The additional power generating capacity means that the San Diego UC campus, which has about 28,000 students and another 28,000 faculty and staff, will be generating about 92 percent of its own power needs, Washom says.
The arrangement apparently is promising enough that San Diego Gas & Electric and its sister utility, the Southern California Gas Co. have asked the CPUC for authorization to develop, own, operate and maintain bioenergy production and gas conditioning facilities. The utilities, which are both owned and operated by San Diego-based Sempra Energy (NYSE: SRE) are seeking regulatory permission to process gas from organic waste at water treatment plants, farms, and other operations into gas suitable for power production or injection into utility pipelines.
The Point Loma treatment plant is the city’s largest, and treats roughly 175 million gallons of wastewater per day generated in a 450-square mile area by more than 2.2 million residents.

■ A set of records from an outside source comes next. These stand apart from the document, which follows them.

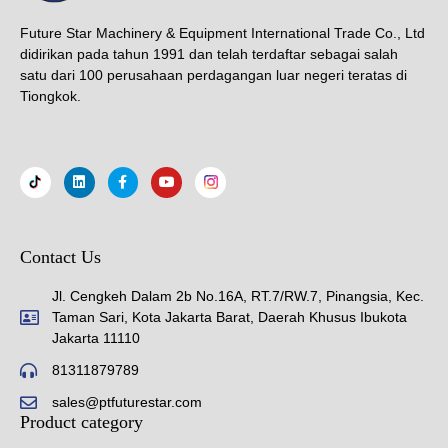
Future Star Machinery & Equipment International Trade Co., Ltd
didirikan pada tahun 1991 dan telah terdaftar sebagai salah
satu dari 100 perusahaan perdagangan luar negeri teratas di
Tiongkok.
Contact Us
Jl. Cengkeh Dalam 2b No.16A, RT.7/RW.7, Pinangsia, Kec.
Taman Sari, Kota Jakarta Barat, Daerah Khusus Ibukota
Jakarta 11110
81311879789
sales@ptfuturestar.com
Product category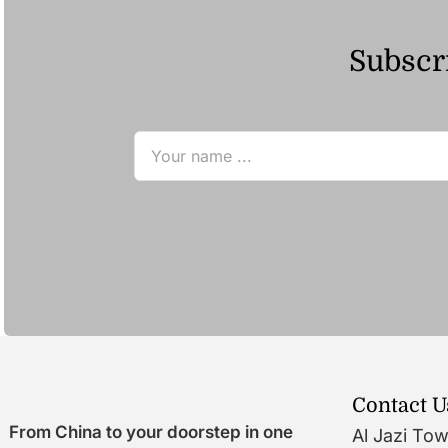
Subscri
Contact U
From China to your doorstep in one
Al Jazi To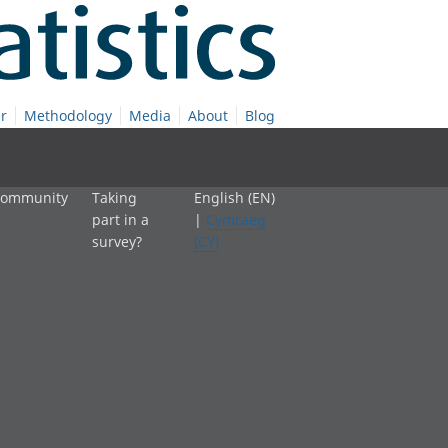
r
Methodology
Media
About
Blog
 community
Taking
English (EN)
part in a
|
Cymraeg
survey?
(CY)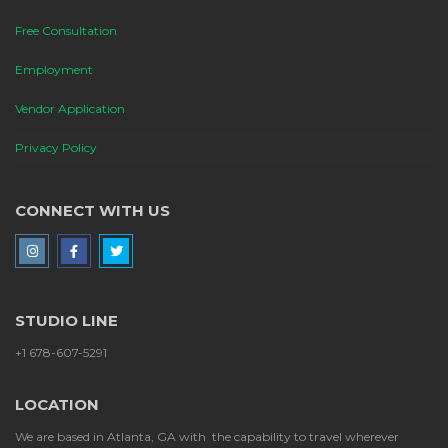
Free Consultation
Employment
Vendor Application
Privacy Policy
CONNECT WITH US
STUDIO LINE
+1 678-607-5291
LOCATION
We are based in Atlanta, GA with the capability to travel wherever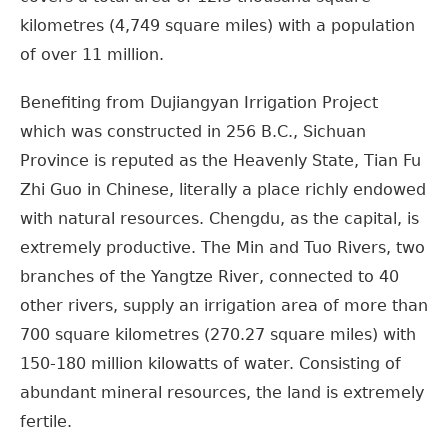
kilometres (4,749 square miles) with a population
of over 11 million.
Benefiting from Dujiangyan Irrigation Project
which was constructed in 256 B.C., Sichuan
Province is reputed as the Heavenly State, Tian Fu
Zhi Guo in Chinese, literally a place richly endowed
with natural resources. Chengdu, as the capital, is
extremely productive. The Min and Tuo Rivers, two
branches of the Yangtze River, connected to 40
other rivers, supply an irrigation area of more than
700 square kilometres (270.27 square miles) with
150-180 million kilowatts of water. Consisting of
abundant mineral resources, the land is extremely
fertile.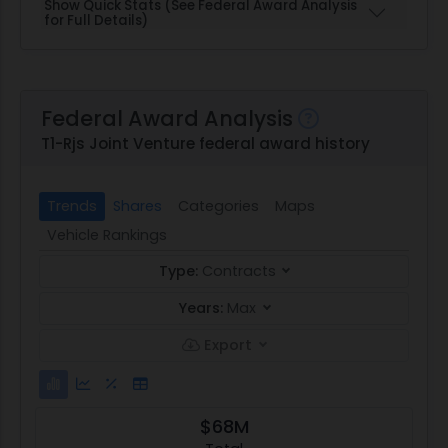
Show Quick Stats (See Federal Award Analysis
for Full Details)
Federal Award Analysis
T1-Rjs Joint Venture federal award history
Trends
Shares
Categories
Maps
Vehicle Rankings
Type:
Contracts
Years:
Max
Export
$68M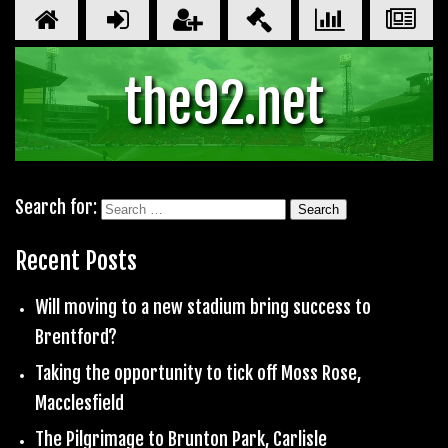
the92.net
Search for:
Recent Posts
Will moving to a new stadium bring success to
Brentford?
Taking the opportunity to tick off Moss Rose,
Macclesfield
The Pilgrimage to Brunton Park, Carlisle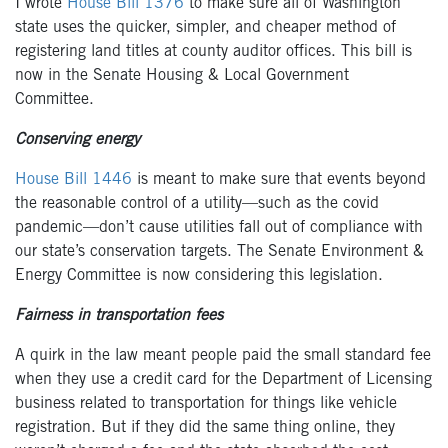
I wrote
House Bill 1376
to make sure all of Washington
state uses the quicker, simpler, and cheaper method of
registering land titles at county auditor offices.
This bill is
now in the Senate Housing & Local Government
Committee.
Conserving energy
House Bill 1446
is meant to make sure that events beyond
the reasonable control of a utility—such as the covid
pandemic—don’t cause utilities fall out
of compliance with
our state’s conservation targets.
The Senate Environment &
Energy Committee is now considering this legislation.
Fairness in transportation fees
A quirk in the law meant people paid the
small
standard fee
when they
use a credit card
for the Department of Licensing
business related to transportation for things like vehicle
registration. But if they di
d the same thing online, they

By stopping the gas flaring and instead generating electricity from the waste, city officials estimate the project will eliminate more than 68,000 pounds of nitrogen oxides, sulfur oxides, and other pollutants annually.
The project, which is scheduled for completion by next summer, is expected to be the largest combination of fuel cells in a single project in the U.S., according to FuelCell Energy. In addition to UCSD’s 2.8 megawatt facility, which will generate 8 percent of the university’s energy needs, the company will install a 300 kilowatt fuel cell at the Point Loma treatment plant and a 1.4 megawatt plant at the South Bay plant.
“It’s a very exciting project,” according to Jacques Chirazi, cleantech program manager for the City of San Diego. The municipality estimates the project will generate $2.6 million in new revenue over the next decade, and the city expects to save an additional $780,000 in reduced electricity cost. “It looks like it has a better economic payback period than most renewable projects,” Chirazi says.
The project financing includes bonds issued by the California Pollution Control Authority, equity investments and debt from New Energy Capital and North Sky Capital CleanTech Alliance, grants from the California Self-Generation Incentive Program, and U.S. Treasury investment tax credits. U.S. Bancorp provided tax credit financing.